Cancer du sein : au Liban, le dépistage est le grand oublié face aux multiples crises

Les examens annuels de prévention ont connu une baisse drastique au Liban depuis la pandémie.

Cancer du sein : au Liban, le dépistage est le grand oublié face aux multiples crises

L’autopalpation est un examen que doit faire toute femme après 27 ans, une fois par mois après ses règles. Photo d’illustration Bigstock.

En ce mois d’octobre, le mois rose dédié à la lutte contre le cancer du sein, le dépistage reste relégué au dernier plan. C’est que les Libanaises âgées entre 40 et 60 ans ont vraiment plein d’autres soucis en tête. « Oui j’ai eu peur du Covid, et ça va faire bientôt deux ans que je n’ai pas fait mes examens de routine. » « Nous avons tellement de soucis en tête en cette période que le dépistage n’est pas dans l’ordre de mes priorités. » « Mon gynéco est parti, je dois aller pour le suivi chez un autre et je ne suis pas encore décidée à franchir le pas. » « Le centre d’imagerie auquel je suis habituée ne fait plus de mammographie, la machine est tombée en panne et ils ne pensent même pas la réparer. » « Consacrer un budget pour se faire examiner avec la cherté de vie et les problèmes des assurances, est-ce vraiment le moment ? »

Les causes sont nombreuses au Liban pour ne pas faire des examens annuels de prévention, mais il faut savoir que le diagnostic précoce reste le meilleur moyen de lutte contre le cancer du sein. Ainsi, le traitement sera moins lourd et moins invalidant avec d’importantes chances de guérison.

Quelles ont été les répercussions de la pandémie de Covid-19 sur le dépistage du cancer du sein au Liban ? Le Dr David Atallah, chef de service de gynécologie-obstétrique et chef de l’unité de chirurgie gynécologique, oncologique et mammaire à l’Hôtel-Dieu de France, répond en ces termes : « En mars-avril 2020, la courbe des patientes pour le dépistage a connu une chute drastique ; tout le monde avait une peur bleue de venir à l’hôpital et il y a eu boycott. Même si, au début de la pandémie, nous avons été relativement épargnés : le taux d’infection n’était pas très élevé. Il y avait plus de peur que de mal. »

A la suite de la réouverture du pays pour les fêtes de fin d’année, « la seconde vague a tout chamboulé.
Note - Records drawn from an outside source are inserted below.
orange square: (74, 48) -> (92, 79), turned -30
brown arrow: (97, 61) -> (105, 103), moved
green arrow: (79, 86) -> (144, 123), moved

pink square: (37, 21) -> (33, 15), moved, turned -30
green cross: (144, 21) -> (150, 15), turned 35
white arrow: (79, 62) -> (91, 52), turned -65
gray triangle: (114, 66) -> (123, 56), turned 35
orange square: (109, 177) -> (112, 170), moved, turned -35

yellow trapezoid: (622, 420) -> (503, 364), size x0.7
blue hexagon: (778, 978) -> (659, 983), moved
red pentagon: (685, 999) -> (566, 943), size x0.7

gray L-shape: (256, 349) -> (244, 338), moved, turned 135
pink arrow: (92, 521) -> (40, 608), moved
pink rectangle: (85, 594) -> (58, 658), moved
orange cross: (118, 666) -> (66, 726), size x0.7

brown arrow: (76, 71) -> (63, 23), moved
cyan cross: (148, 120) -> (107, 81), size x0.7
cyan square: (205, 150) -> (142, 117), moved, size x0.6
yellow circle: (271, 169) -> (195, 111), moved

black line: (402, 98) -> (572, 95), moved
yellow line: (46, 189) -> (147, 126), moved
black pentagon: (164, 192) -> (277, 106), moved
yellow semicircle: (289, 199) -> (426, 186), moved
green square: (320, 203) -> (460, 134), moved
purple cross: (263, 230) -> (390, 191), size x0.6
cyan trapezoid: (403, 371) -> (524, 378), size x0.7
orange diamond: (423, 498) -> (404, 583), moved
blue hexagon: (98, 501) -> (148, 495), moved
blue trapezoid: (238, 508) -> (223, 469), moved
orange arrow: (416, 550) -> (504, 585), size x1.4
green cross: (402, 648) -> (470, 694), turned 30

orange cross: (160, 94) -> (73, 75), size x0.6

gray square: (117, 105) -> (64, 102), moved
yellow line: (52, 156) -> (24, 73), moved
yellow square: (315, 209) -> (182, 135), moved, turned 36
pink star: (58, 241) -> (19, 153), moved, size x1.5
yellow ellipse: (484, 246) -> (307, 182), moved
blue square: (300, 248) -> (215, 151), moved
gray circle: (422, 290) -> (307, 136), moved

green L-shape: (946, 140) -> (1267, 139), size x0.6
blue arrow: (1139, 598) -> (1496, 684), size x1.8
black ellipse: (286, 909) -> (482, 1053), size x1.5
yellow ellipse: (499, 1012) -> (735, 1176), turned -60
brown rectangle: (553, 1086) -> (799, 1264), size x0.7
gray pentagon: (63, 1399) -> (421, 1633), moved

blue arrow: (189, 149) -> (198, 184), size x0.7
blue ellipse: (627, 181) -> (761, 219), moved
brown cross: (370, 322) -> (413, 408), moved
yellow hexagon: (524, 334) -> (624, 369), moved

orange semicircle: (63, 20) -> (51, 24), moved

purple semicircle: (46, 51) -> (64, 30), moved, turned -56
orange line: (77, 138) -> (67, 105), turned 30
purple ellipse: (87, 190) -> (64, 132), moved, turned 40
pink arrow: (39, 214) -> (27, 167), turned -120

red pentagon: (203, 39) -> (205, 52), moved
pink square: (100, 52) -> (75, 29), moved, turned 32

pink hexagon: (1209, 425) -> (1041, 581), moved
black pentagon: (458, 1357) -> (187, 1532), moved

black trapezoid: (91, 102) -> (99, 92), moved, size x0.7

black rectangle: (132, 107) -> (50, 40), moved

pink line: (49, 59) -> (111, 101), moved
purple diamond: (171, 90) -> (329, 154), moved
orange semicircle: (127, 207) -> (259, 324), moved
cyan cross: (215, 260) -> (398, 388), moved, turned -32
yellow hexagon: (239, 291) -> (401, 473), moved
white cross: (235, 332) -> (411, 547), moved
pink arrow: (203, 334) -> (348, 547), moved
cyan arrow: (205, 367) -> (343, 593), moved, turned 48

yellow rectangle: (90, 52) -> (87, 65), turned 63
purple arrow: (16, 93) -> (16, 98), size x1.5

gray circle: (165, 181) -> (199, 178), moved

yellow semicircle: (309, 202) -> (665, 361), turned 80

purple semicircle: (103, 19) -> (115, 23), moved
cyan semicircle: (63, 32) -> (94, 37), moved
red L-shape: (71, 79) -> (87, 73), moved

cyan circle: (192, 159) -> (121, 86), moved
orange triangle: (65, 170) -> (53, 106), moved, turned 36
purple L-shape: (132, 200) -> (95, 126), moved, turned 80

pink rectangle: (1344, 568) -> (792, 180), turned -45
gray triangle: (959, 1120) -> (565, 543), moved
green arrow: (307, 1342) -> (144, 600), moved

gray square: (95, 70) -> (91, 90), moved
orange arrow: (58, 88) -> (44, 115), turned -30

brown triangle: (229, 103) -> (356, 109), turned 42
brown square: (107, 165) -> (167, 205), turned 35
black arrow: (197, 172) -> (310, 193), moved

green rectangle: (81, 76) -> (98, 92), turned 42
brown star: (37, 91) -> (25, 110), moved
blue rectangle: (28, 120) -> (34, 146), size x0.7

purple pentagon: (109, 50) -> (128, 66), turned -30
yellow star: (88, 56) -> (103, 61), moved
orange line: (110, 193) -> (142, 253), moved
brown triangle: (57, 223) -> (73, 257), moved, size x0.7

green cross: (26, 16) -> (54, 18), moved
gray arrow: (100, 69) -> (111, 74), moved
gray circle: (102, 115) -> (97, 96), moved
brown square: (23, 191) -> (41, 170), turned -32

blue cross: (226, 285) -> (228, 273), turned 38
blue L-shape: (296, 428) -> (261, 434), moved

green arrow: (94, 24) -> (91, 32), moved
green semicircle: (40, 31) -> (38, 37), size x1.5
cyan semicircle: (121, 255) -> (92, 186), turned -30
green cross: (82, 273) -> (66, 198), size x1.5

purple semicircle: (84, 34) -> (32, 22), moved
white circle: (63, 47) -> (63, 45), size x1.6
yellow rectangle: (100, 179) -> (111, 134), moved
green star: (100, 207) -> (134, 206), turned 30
Le pays a connu une catastrophe sanitaire et médicale début 2021. Et le dépistage du cancer du sein continuait de manquer à l’appel », explique-t-il.

Si la pandémie a négativement influencé le dépistage au Liban, comme partout dans le monde d’ailleurs, le Dr Atallah insiste sur le point suivant : « Le Covid lui-même, en tant que virus, n’a pas de conséquence sur le risque de développer un cancer. Mais il est important de signaler que les femmes qui avaient il y a deux ans un début de cancer ou un petit nodule ont vu leur maladie évoluer faute de dépistage. »

Problème multilatéral

Sur fond de crise économique et d’inflation, les assurances ne couvrent plus certains examens. « Nous sommes donc devant un problème multilatéral, rappelle le Dr Atallah. Le ministère de la Santé est confronté à des impératifs multiples (assurer le mazout et les médicaments, mettre en place la troisième dose du vaccin anti-Covid…) et se trouve forcé de délaisser la prévention, comme dans le cas du cancer du sein par exemple. »

Avant la crise, les campagnes de sensibilisation lancées par le ministère de la Santé se multipliaient en octobre, et les centres d’imagerie indépendants ou dans les hôpitaux appliquaient des tarifs préférentiels pour les mammographies et échographies dans le but d’encourager les Libanaises de toutes catégories à se faire dépister.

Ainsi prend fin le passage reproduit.